Sometimes the most talented people are the most obnoxious; as Grapelli said of Django, 'What's the good of being a genius if everybody hates you? So there are people whose talent one might admire, but one wouldn't pick them for role models. Then there are some who seem to combine ability with a fine human nature - I always love Loudon Wainwright's music, he can be funny or devastating, and he's a great person - and Martin Carthy is such a consummate artist, like some old Samurai swordsman, steadily working away at refining his art.
2) Have you ever (consciously or unconsciously) tried to emulate someone? If so, who?
I think you have to copy at first. I copied all the guitarists I could find, but by the age of 18, I decided I wanted to sound like me. I still copy pianists, pipers, fiddlers, pedal steel players
3) What have you sought to accomplish musically, but thus far have not?

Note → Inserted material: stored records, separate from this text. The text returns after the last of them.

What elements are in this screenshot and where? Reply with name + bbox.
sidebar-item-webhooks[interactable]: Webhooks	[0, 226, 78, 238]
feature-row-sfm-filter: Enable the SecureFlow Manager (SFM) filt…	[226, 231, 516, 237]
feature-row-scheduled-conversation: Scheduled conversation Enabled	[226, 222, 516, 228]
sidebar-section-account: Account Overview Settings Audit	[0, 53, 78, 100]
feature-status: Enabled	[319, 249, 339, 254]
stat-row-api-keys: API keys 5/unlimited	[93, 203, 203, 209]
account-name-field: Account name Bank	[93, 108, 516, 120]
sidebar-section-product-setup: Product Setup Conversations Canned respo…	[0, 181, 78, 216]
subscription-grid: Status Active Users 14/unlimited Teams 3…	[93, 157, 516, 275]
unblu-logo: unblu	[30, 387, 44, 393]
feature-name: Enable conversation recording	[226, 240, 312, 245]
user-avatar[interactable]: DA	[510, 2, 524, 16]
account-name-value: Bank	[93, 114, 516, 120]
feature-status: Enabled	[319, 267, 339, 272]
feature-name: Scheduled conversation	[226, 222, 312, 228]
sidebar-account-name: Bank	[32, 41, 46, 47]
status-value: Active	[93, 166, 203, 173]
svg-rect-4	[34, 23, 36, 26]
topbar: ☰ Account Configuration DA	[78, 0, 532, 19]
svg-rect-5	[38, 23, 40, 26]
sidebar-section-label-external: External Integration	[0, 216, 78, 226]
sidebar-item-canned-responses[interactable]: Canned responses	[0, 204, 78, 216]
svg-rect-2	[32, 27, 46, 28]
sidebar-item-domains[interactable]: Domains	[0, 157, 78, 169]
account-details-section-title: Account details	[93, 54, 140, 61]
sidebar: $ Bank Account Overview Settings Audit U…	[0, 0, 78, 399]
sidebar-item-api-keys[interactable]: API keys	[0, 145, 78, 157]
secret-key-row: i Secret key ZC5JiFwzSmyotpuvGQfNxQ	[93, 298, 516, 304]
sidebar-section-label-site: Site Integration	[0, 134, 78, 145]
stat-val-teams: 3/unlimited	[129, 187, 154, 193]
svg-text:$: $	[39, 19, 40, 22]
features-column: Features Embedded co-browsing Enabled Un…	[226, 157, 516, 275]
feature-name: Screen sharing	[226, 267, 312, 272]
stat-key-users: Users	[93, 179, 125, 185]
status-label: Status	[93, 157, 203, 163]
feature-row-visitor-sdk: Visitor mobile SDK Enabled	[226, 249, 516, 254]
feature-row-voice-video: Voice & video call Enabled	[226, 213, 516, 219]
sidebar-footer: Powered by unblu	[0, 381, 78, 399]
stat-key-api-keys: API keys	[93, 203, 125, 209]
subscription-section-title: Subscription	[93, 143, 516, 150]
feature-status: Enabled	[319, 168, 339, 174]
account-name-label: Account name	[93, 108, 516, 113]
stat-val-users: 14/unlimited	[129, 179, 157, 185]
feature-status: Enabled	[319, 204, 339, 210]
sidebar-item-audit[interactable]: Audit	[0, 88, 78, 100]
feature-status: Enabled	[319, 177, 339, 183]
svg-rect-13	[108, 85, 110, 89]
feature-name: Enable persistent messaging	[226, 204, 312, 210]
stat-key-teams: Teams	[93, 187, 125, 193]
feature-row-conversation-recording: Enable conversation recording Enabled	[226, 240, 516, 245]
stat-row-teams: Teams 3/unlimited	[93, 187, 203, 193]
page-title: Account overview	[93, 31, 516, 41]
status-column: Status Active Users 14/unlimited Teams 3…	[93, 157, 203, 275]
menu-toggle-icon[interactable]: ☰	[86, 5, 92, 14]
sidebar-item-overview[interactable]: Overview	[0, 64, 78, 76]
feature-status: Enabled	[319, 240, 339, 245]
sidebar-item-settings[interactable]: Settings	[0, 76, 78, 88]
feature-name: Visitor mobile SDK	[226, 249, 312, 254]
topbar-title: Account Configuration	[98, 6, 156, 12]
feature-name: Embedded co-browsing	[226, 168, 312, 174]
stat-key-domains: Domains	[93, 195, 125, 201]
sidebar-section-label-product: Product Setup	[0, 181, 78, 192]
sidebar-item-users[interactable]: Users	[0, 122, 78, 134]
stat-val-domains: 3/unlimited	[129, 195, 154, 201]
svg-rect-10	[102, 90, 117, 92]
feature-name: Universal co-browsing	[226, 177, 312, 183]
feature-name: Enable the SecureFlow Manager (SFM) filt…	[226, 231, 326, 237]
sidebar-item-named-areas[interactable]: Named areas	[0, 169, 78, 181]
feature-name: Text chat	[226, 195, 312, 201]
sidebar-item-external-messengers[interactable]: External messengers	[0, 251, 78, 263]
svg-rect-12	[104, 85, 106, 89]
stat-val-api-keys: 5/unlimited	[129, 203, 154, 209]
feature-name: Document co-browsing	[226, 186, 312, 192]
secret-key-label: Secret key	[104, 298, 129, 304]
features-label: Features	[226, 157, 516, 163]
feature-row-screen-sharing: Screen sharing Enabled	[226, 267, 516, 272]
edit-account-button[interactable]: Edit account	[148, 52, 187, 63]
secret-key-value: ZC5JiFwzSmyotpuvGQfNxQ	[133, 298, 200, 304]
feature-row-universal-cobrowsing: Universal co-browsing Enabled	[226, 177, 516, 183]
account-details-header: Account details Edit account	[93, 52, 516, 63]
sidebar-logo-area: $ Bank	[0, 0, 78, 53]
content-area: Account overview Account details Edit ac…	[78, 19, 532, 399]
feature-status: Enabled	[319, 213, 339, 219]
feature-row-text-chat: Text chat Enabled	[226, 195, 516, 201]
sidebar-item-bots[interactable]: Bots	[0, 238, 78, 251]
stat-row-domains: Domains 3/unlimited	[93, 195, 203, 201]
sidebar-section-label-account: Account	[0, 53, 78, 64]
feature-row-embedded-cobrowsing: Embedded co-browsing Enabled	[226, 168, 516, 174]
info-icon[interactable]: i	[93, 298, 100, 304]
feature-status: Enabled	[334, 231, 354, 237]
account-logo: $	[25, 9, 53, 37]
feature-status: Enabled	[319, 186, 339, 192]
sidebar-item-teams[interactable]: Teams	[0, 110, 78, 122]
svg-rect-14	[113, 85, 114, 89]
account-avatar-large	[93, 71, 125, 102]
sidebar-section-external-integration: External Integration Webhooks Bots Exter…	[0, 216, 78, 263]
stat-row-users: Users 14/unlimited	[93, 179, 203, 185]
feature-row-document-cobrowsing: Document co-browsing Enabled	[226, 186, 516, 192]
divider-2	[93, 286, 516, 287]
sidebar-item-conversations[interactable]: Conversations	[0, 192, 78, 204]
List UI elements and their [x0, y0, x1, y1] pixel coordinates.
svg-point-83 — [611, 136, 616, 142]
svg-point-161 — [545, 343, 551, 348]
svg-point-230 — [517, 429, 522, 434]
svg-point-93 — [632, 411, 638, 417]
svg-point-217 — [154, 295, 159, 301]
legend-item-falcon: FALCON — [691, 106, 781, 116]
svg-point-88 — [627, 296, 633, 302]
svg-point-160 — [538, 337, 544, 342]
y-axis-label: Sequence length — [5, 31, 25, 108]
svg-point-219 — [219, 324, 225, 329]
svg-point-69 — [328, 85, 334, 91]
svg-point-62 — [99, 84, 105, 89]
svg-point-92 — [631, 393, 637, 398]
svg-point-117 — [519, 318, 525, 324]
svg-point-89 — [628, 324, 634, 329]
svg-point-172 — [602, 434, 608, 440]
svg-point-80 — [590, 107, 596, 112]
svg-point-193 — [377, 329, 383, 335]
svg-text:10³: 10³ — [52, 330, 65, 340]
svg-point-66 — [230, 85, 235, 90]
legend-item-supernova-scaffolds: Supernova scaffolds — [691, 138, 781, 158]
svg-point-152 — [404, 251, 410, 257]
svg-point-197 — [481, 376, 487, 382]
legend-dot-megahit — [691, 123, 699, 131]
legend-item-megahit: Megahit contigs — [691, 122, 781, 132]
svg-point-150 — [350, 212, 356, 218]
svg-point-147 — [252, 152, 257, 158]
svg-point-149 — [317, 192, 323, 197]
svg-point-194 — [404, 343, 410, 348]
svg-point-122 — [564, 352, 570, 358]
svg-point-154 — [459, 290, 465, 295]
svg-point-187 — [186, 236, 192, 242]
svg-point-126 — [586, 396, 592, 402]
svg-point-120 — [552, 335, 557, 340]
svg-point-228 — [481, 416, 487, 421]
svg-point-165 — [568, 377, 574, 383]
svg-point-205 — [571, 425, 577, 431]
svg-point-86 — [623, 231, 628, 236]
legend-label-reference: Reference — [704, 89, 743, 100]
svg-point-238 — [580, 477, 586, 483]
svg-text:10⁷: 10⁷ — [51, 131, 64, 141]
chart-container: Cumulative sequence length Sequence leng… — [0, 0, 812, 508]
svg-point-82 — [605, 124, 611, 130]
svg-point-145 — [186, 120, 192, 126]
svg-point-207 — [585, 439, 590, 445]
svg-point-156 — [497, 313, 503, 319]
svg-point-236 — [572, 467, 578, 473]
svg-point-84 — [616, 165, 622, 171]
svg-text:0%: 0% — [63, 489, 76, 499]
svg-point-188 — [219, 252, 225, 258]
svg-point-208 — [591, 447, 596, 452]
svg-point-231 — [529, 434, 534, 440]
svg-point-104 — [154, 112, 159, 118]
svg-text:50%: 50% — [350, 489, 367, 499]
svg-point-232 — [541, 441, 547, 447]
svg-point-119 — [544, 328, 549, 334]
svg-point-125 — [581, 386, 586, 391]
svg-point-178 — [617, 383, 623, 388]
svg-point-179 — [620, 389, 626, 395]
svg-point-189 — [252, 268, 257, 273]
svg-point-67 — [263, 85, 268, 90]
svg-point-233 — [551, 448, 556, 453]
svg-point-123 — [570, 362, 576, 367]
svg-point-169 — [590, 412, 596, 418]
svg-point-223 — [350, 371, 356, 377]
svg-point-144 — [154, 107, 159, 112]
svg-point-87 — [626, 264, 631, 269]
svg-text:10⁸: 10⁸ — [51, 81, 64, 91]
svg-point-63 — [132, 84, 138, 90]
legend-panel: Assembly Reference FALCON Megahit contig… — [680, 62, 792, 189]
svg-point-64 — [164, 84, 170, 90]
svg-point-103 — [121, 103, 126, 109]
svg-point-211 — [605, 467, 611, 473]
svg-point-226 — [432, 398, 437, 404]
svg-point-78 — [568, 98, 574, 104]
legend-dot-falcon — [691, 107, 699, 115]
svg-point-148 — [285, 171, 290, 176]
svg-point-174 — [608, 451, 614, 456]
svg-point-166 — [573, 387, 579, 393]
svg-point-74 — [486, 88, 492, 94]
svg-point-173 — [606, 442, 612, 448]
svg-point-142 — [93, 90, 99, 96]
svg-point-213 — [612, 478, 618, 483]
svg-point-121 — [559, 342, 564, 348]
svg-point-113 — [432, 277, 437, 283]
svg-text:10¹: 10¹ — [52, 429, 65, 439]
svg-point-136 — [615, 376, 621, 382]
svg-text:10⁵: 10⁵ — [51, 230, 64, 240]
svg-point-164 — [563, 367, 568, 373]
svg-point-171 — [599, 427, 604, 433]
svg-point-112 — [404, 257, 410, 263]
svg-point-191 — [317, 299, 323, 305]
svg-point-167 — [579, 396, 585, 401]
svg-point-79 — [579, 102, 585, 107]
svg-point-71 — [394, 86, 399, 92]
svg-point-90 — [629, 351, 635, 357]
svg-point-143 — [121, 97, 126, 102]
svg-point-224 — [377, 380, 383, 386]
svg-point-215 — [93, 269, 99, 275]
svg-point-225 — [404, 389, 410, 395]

Probably a longer form. Songs are one discipline, you have to get things expressed in a few verses, and I enjoy that challenge. I've started a few longer pieces, musical plays, or song cycles, but I've never got it quite right. That's what I'd like to achieve at some point.
4) Since Teddy and Kamila are now both in the business, do you find yourself giving them navigational advice on how to survive in "the shark filled sea"?
They're both pretty savvy, especially Teddy. I think musicians entering the business now are much more aware of contracts, percentages, all that stuff that we got stitched up on. I'm probably more use as a musical soundboard, but I'm ready and willing to provide all sorts of advice, if needed. hello? anyone there?
5) Your new album, Sweet Warrior, is due in stores the end of May. The next few questions will focus around the album.
Guns are the Tongues - what can you share about this song?
This was a tough song to arrange. To properly set the scene, it requires 4 verses before releasing into a chorus. This is hard on the listener, so we had to build slowly, adding various elements a little at a time. Thematically, it is set in a world of political turmoil, but is not a political song. It's a song about human relations, and what people do to each other and expect from each other.
6) When the Sweet Warrior song titles were posted on the RT Internet Discussion List, someone posed the hypothetical that Francesca could be about the character from Dante's Inferno. Credible comparison?
No. it's not. The name Francesca means freedom, liberty. That's what's at stake in the song.